**Problem to solve**
Only these lines of the data below are wanted: the one with "wurden. Alle Informationen über die mit", the one with "Schauen wir uns", and any lines between them, each repeated exactly.

**Material for this task**
___
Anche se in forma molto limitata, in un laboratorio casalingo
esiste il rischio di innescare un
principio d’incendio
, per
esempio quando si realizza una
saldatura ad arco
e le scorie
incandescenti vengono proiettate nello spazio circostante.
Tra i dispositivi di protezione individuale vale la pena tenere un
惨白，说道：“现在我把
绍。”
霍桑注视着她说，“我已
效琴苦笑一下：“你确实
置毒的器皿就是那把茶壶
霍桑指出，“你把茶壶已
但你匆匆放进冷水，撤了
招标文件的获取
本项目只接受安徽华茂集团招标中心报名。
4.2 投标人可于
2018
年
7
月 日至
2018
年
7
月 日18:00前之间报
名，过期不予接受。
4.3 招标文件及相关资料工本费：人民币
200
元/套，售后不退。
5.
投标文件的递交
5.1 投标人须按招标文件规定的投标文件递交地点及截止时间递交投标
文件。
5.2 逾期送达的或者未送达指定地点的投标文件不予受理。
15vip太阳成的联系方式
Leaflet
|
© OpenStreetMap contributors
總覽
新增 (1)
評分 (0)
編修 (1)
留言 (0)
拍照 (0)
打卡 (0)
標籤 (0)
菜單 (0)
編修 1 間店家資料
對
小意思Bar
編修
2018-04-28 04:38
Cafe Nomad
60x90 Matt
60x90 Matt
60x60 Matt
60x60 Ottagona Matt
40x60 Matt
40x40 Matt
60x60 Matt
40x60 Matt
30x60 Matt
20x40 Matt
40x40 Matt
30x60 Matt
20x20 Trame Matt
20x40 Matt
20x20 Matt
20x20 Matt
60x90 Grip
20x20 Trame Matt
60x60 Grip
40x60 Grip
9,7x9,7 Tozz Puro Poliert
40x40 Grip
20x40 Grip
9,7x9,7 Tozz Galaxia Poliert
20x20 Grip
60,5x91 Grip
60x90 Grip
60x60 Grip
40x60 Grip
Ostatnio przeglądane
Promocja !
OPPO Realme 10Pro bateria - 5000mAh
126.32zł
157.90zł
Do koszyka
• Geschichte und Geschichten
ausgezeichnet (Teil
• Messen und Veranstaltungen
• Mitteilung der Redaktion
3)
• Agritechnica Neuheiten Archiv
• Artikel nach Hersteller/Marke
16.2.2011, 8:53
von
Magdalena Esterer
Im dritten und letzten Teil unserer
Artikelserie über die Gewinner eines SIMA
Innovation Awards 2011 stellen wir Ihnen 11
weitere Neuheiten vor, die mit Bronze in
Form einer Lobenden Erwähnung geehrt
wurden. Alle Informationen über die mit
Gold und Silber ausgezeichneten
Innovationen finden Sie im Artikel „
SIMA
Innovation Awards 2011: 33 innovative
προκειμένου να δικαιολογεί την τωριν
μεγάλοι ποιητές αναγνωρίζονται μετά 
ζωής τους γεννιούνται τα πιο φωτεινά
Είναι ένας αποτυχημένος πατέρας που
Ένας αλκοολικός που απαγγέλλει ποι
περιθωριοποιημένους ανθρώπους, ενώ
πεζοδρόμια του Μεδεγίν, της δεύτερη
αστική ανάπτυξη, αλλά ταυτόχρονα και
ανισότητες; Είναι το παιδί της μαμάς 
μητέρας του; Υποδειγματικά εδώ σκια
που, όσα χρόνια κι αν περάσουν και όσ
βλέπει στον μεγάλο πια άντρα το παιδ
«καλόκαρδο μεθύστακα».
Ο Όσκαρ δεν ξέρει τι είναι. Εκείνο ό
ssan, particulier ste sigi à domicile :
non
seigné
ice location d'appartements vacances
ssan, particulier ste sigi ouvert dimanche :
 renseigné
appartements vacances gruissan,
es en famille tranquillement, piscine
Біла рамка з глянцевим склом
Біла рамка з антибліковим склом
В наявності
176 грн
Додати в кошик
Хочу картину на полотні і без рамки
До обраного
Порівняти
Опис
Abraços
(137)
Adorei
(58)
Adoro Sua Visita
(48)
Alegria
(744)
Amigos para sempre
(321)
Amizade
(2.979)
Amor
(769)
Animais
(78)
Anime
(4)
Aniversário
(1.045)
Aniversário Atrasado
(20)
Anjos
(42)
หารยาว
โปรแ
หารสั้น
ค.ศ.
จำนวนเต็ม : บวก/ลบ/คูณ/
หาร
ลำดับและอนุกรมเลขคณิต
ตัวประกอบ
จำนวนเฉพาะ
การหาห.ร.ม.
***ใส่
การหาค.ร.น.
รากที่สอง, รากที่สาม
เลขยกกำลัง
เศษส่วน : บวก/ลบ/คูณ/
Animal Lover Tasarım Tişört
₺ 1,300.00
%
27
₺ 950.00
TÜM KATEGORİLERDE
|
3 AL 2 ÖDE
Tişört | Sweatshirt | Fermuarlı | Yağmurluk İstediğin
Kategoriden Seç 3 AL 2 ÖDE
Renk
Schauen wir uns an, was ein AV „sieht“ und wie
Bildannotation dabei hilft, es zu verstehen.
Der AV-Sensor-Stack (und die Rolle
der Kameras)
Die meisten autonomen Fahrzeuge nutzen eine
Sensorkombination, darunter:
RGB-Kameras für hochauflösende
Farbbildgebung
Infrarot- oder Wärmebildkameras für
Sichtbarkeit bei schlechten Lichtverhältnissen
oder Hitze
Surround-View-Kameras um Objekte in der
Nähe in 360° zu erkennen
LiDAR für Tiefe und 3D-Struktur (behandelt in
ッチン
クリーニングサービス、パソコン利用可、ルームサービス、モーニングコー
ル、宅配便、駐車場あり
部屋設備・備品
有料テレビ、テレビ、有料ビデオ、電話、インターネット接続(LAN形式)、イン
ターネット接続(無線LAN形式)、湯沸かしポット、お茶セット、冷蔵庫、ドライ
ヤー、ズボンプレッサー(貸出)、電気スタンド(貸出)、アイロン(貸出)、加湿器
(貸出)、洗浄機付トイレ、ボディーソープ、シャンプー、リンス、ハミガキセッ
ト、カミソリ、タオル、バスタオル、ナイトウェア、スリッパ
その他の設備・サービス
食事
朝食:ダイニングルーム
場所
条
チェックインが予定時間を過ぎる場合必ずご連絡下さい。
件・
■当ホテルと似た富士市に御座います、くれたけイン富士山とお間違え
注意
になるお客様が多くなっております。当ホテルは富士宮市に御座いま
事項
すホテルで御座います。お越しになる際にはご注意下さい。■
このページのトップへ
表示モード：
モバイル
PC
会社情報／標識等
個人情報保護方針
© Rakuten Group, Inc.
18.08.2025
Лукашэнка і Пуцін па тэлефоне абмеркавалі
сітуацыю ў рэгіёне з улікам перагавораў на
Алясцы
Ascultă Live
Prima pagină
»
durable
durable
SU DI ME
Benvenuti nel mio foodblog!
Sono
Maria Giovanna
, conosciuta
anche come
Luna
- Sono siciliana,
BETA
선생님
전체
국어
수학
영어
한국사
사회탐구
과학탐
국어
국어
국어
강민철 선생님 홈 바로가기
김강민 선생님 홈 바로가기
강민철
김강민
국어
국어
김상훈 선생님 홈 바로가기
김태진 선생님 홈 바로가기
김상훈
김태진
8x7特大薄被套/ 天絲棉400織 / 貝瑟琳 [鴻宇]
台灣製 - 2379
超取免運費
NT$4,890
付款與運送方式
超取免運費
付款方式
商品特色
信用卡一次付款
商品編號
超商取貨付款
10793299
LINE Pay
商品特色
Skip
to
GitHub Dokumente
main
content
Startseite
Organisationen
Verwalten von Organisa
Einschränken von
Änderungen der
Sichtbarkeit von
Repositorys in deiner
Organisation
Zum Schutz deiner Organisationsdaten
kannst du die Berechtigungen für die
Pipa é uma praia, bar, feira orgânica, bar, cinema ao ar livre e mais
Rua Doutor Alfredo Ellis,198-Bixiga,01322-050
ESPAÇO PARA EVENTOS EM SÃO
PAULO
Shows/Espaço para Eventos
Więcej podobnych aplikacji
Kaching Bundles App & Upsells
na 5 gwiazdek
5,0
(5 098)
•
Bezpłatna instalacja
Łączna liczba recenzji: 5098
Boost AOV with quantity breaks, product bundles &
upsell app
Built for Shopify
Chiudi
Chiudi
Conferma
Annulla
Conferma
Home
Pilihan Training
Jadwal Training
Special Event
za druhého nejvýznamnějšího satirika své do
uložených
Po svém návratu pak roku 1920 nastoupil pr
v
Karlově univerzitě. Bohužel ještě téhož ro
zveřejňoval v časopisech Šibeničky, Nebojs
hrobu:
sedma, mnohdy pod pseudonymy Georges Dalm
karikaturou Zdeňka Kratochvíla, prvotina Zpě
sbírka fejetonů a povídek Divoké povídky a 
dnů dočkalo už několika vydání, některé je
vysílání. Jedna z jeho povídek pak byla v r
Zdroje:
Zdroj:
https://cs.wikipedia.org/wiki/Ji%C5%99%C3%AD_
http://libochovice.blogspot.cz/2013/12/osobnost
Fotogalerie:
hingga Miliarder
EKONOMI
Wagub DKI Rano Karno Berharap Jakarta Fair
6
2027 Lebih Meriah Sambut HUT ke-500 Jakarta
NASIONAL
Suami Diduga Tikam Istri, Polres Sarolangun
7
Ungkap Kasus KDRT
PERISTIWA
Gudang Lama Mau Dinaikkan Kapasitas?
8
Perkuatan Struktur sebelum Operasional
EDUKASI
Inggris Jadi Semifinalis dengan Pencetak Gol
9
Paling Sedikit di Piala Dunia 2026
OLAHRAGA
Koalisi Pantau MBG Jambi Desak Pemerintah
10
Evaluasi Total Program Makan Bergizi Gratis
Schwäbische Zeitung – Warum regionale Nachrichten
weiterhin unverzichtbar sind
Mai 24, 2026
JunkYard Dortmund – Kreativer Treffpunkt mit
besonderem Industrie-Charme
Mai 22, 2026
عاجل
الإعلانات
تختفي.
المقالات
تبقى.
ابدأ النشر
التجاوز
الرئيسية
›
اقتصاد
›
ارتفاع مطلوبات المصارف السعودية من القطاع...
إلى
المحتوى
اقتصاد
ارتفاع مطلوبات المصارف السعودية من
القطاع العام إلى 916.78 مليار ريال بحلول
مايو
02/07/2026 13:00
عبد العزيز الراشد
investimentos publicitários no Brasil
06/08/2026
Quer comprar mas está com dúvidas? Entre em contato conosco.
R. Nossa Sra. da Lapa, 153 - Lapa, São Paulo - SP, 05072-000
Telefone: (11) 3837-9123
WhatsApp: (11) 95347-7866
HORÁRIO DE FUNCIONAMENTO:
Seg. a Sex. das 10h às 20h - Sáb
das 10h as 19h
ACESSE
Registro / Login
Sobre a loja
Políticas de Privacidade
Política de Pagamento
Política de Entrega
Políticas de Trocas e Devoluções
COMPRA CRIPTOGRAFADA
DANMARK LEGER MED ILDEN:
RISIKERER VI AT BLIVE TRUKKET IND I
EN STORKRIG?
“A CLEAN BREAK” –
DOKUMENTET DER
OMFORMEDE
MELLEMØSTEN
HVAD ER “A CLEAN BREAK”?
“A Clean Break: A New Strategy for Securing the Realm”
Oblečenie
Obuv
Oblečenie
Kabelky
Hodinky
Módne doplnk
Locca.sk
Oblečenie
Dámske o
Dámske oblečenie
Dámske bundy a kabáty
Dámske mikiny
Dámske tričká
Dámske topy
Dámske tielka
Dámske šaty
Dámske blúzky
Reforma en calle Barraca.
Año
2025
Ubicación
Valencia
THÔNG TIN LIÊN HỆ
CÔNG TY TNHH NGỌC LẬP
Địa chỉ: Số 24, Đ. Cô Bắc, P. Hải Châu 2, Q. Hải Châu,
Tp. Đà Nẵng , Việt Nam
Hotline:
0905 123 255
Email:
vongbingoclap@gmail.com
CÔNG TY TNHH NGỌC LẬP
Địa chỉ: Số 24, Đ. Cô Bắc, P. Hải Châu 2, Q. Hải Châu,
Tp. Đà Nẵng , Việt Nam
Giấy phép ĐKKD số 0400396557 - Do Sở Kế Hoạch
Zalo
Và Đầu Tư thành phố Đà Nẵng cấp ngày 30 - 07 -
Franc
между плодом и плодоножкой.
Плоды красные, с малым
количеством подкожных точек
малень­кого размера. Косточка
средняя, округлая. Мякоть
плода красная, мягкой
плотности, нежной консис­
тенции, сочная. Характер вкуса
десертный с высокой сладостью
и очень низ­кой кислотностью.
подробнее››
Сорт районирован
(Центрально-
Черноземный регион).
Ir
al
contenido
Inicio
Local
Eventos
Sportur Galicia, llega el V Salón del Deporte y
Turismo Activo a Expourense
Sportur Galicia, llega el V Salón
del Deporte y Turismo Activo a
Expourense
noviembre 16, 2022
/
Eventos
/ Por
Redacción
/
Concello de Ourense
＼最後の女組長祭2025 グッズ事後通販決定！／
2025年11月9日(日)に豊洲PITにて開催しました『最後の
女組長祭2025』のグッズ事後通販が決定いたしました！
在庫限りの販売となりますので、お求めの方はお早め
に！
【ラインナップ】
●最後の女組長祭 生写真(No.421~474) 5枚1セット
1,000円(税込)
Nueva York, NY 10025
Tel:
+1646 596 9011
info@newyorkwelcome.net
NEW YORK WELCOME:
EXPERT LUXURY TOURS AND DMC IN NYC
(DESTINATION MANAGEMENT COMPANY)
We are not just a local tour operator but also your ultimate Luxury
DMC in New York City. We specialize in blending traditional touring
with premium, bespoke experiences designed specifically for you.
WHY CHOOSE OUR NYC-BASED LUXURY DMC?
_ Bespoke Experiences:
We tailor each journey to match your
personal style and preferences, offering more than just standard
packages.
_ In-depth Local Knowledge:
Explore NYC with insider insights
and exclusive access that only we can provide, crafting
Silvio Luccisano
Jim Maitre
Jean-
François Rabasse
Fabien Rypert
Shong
___
**Written response**
wurden. Alle Informationen über die mit
Gold und Silber ausgezeichneten
Innovationen finden Sie im Artikel „
SIMA
Innovation Awards 2011: 33 innovative
προκειμένου να δικαιολογεί την τωριν
μεγάλοι ποιητές αναγνωρίζονται μετά 
ζωής τους γεννιούνται τα πιο φωτεινά
Είναι ένας αποτυχημένος πατέρας που
Ένας αλκοολικός που απαγγέλλει ποι
περιθωριοποιημένους ανθρώπους, ενώ
πεζοδρόμια του Μεδεγίν, της δεύτερη
αστική ανάπτυξη, αλλά ταυτόχρονα και
ανισότητες; Είναι το παιδί της μαμάς 
μητέρας του; Υποδειγματικά εδώ σκια
που, όσα χρόνια κι αν περάσουν και όσ
βλέπει στον μεγάλο πια άντρα το παιδ
«καλόκαρδο μεθύστακα».
Ο Όσκαρ δεν ξέρει τι είναι. Εκείνο ό
ssan, particulier ste sigi à domicile :
non
seigné
ice location d'appartements vacances
ssan, particulier ste sigi ouvert dimanche :
 renseigné
appartements vacances gruissan,
es en famille tranquillement, piscine
Біла рамка з глянцевим склом
Біла рамка з антибліковим склом
В наявності
176 грн
Додати в кошик
Хочу картину на полотні і без рамки
До обраного
Порівняти
Опис
Abraços
(137)
Adorei
(58)
Adoro Sua Visita
(48)
Alegria
(744)
Amigos para sempre
(321)
Amizade
(2.979)
Amor
(769)
Animais
(78)
Anime
(4)
Aniversário
(1.045)
Aniversário Atrasado
(20)
Anjos
(42)
หารยาว
โปรแ
หารสั้น
ค.ศ.
จำนวนเต็ม : บวก/ลบ/คูณ/
หาร
ลำดับและอนุกรมเลขคณิต
ตัวประกอบ
จำนวนเฉพาะ
การหาห.ร.ม.
***ใส่
การหาค.ร.น.
รากที่สอง, รากที่สาม
เลขยกกำลัง
เศษส่วน : บวก/ลบ/คูณ/
Animal Lover Tasarım Tişört
₺ 1,300.00
%
27
₺ 950.00
TÜM KATEGORİLERDE
|
3 AL 2 ÖDE
Tişört | Sweatshirt | Fermuarlı | Yağmurluk İstediğin
Kategoriden Seç 3 AL 2 ÖDE
Renk
Schauen wir uns an, was ein AV „sieht“ und wie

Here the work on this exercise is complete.